[EXERCISE INPUT Boundary: Start]

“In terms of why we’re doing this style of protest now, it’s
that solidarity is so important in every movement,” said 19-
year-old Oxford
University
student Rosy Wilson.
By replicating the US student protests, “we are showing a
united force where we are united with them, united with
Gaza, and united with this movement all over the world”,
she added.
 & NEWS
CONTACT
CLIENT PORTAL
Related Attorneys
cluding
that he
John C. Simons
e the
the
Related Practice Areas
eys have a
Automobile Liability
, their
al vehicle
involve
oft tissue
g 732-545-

[EXERCISE INPUT Boundary: End]
[EXERCISE INPUT Boundary: Start]

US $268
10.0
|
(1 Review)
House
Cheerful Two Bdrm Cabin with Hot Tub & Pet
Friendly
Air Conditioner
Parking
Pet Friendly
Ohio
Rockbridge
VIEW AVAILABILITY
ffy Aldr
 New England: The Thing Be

[EXERCISE INPUT Boundary: End]

### WHAT YOU HAVE TO DO
Scan the data above for the string "that". Copy every line in which it appears.

### OUTPUT
that solidarity is so important in every movement,” said 19-
that he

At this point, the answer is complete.